No one ever liberates anyone else. People liberate themselves. Lawyers are ok, but girls are strong.
Forgive the appropriation, but I loved this guy. If I could have found him moving through "A Change Is Gonna Come," I would have given you that, but hey! -- this is the greatest song he ever sang, and he sang it to us girls. God bless, and let's hear it for real sex.
Otis Redding, "Try a Little Tenderness"




skdadl, thank you so much for your moving and thoughtful post! Brava! I rise to my feet, my hands clapping, in acknowledgment of your words and wisdom.
Hugs.
(And Otis is wunnerful!)
Hi, skdadl,
Hope I didn't leave the impression that R. v. Morgentaler wasn't the fine victory that it was.

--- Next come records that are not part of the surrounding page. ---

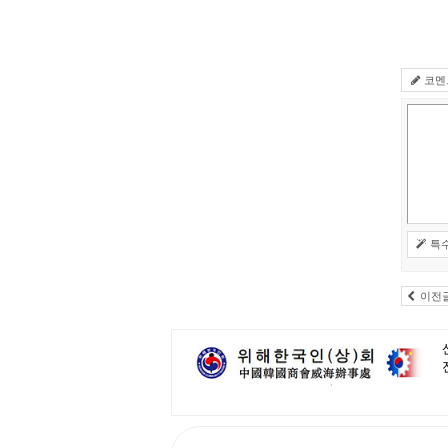
코멘
특
이전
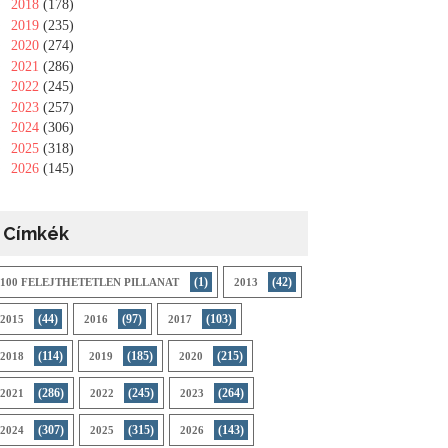
►
2018
(178)
►
2019
(235)
►
2020
(274)
►
2021
(286)
►
2022
(245)
►
2023
(257)
►
2024
(306)
►
2025
(318)
►
2026
(145)
Címkék
(1)
(42)
100 FELEJTHETETLEN PILLANAT
2013
(44)
(97)
(103)
2015
2016
2017
(114)
(185)
(215)
2018
2019
2020
(286)
(245)
(264)
2021
2022
2023
(307)
(315)
(143)
2024
2025
2026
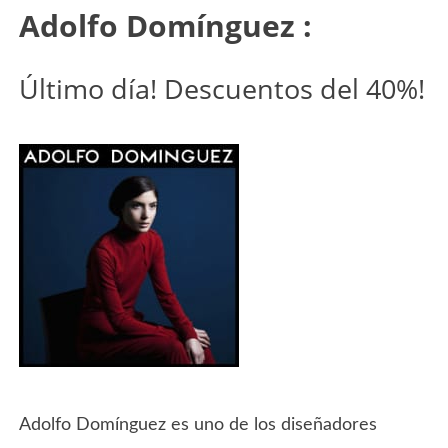
Adolfo Domínguez :
Último día! Descuentos del 40%!
Adolfo Domínguez es uno de los diseñadores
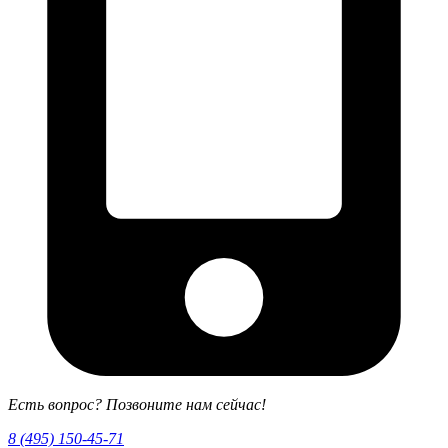
Есть вопрос? Позвоните нам сейчас!
8 (495) 150-45-71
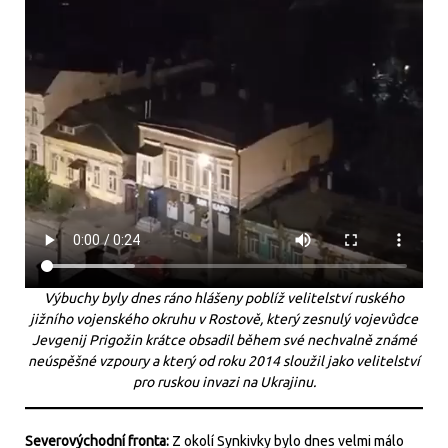
Výbuchy byly dnes ráno hlášeny poblíž velitelství ruského
jižního vojenského okruhu v Rostově, který zesnulý vojevůdce
Jevgenij Prigožin krátce obsadil během své nechvalně známé
neúspěšné vzpoury a který od roku 2014 sloužil jako velitelství
pro ruskou invazi na Ukrajinu.
Severovýchodní fronta:
Z okolí Synkivky bylo dnes velmi málo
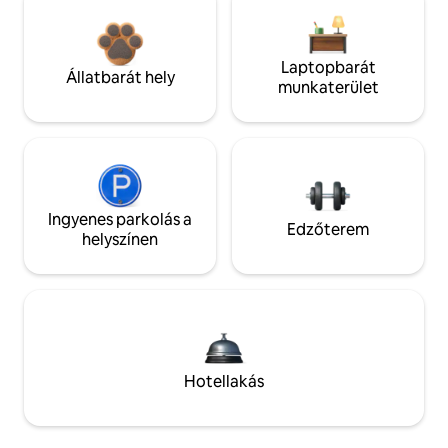
Laptopbarát
Állatbarát hely
munkaterület
Ingyenes parkolás a
Edzőterem
helyszínen
Hotellakás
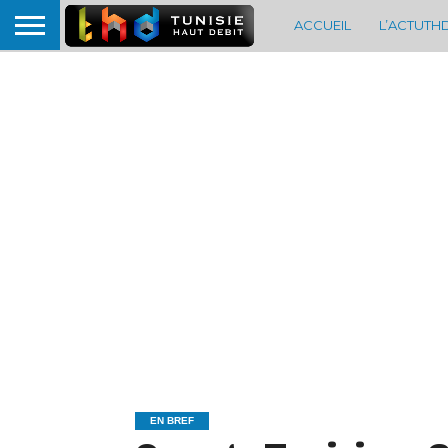
ACCUEIL
L’ACTUTH
EN BREF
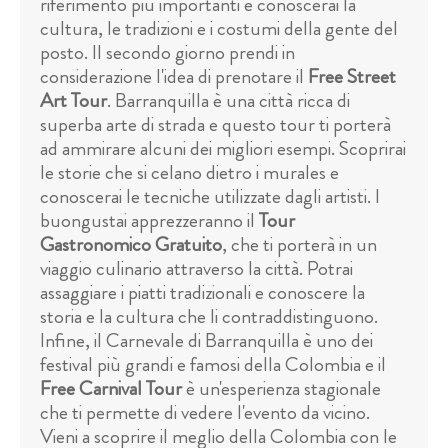
riferimento più importanti e conoscerai la
cultura, le tradizioni e i costumi della gente del
posto. Il secondo giorno prendi in
considerazione l'idea di prenotare il
Free Street
Art Tour
. Barranquilla è una città ricca di
superba arte di strada e questo tour ti porterà
ad ammirare alcuni dei migliori esempi. Scoprirai
le storie che si celano dietro i murales e
conoscerai le tecniche utilizzate dagli artisti. I
buongustai apprezzeranno il
Tour
Gastronomico Gratuito
, che ti porterà in un
viaggio culinario attraverso la città. Potrai
assaggiare i piatti tradizionali e conoscere la
storia e la cultura che li contraddistinguono.
Infine, il Carnevale di Barranquilla è uno dei
festival più grandi e famosi della Colombia e il
Free Carnival Tour
è un'esperienza stagionale
che ti permette di vedere l'evento da vicino.
Vieni a scoprire il meglio della Colombia con le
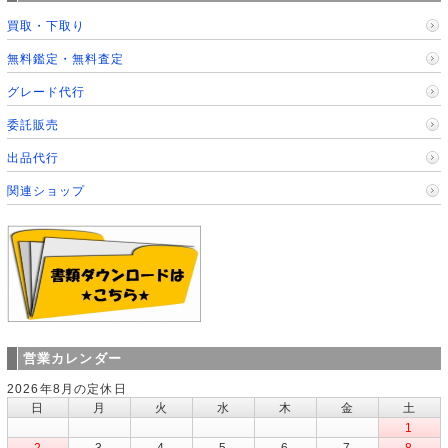
買取・下取り
無料鑑定・無料査定
グレード代行
委託販売
出品代行
関連ショップ
営業カレンダー
2026年8月の定休日
日
月
火
水
木
金
土
1
2
3
4
5
6
7
8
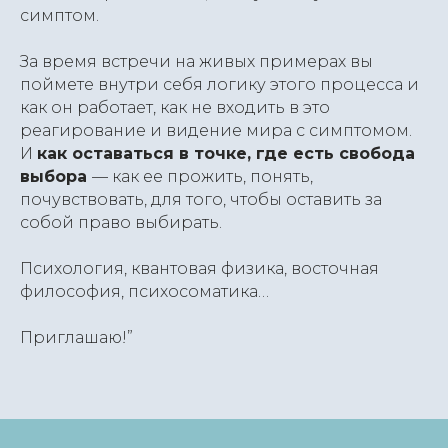
симптом.
За время встречи на живых примерах вы
поймете внутри себя логику этого процесса и
как он работает, как не входить в это
реагирование и видение мира с симптомом.
И
как оставаться в точке, где есть свобода
выбора
— как ее прожить, понять,
почувствовать, для того, чтобы оставить за
собой право выбирать.
Психология, квантовая физика, восточная
философия, психосоматика…
Приглашаю!”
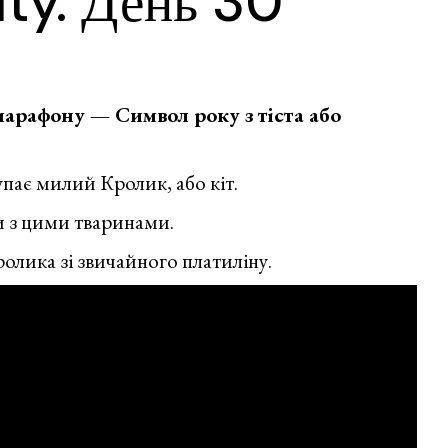
ity. День 30
Венгрия
марафону — Символ року з тіста або
пає милий Кролик, або кіт.
и з цими тваринами.
ролика зі звичайного платиліну.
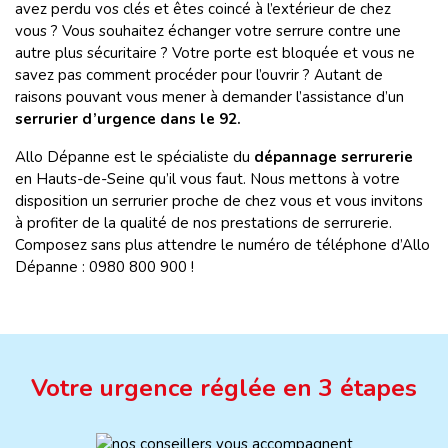
avez perdu vos clés et êtes coincé à l’extérieur de chez
vous ? Vous souhaitez échanger votre serrure contre une
autre plus sécuritaire ? Votre porte est bloquée et vous ne
savez pas comment procéder pour l’ouvrir ? Autant de
raisons pouvant vous mener à demander l’assistance d’un
serrurier d’urgence dans le 92.
Allo Dépanne est le spécialiste du
dépannage
serrurerie
en Hauts-de-Seine qu’il vous faut. Nous mettons à votre
disposition un serrurier proche de chez vous
et vous invitons
à profiter de la qualité de nos prestations de serrurerie.
Composez sans plus attendre le numéro de téléphone d’Allo
Dépanne : 0980 800 900 !
Votre urgence réglée en 3 étapes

I wish I could believe that on-the-ground organizing did it. The juries certainly contributed to the Morgentaler Amendment, but I confess I can't trace the thread from our organizing to the SCC decision on S.251. I'm not sure the courts give a damn about popular will, or Latimer would be a free man today.
Just before the court challenge on the constitutionality of s. 251 went forward, I had proposed that we engage in massive civil disobedience by getting thousands of people to buy shares in (then illegal) abortion clinics. My proposal was that we render the law a dead letter, like the one against contraception.
In their wisdom, CARAL ploughed ahead, and they won. Morris Manning, the lawyer involved, was virulently anti-union, having represented Merve Lavigne in a case that challenged the right of unions to become politically involved. (He lost.) I left the board of CARAL at about that time.
As a PSAC union official later on, I would have loved to have said that we won pay equity on the ground, but, again, the truth was that our experts beat their experts. That doesn't mean that the victory wasn't worth having, only that it wasn't won by mass action.
I celebrate the victory of R. v. Morgentaler. I'm a fussy kind of leftist, though, and I was hoping in my article to place that victory in context--but I certainly didn't intend to diminish the victory for women that it clearly was. I'm sorry if it came across that way.
A very fine post skdadl. Thank you.
And yet they still don't get it. A radio show on today asked the question, "This country has not had an abortion law for twenty years. Are we better off now?"
Of course, that's not the question. I'M better off now, thank you very much Dr. Morgentaler and everyone. This law (or lack thereof) is directed to individuals, women though we may be.
While I'm convinced that we as a society are better off with a few less welfare cases, gang members and drug addicts, it doesn't matter that I can't prove it because that's not the point.
Hi, Dr Dawg, and I certainly didn't mean to suggest that you were diminishing any victory. You were one of the activists, and you're one of the people I was celebrating.
I suppose that I was trying to get at something more Geisty, something I still can't put all that well. I just don't believe that anyone's experts could or would have come up with these arguments or decisions twenty years before, or fifty years before. The law-talkin' gyus and grils may often be narrow and crafty, but they are never not working in context, as none of us is. I believe that the history matters, the history made by slow shifts in the minds and attitudes of ordinary people. When that goes on long enough, yes, the smarty-pantses can appear to leap suddenly to legal success, but I don't think that that happens outside of a changed social context.
Anyway, that was the only point I wanted to make. I admired your thoughtful post yesterday very much and was very grateful to read it. It is great history in itself, inside information that few of the rest of us had. Thank you again.
I've posted a link to this and to other rebuttal in a quick update at my place.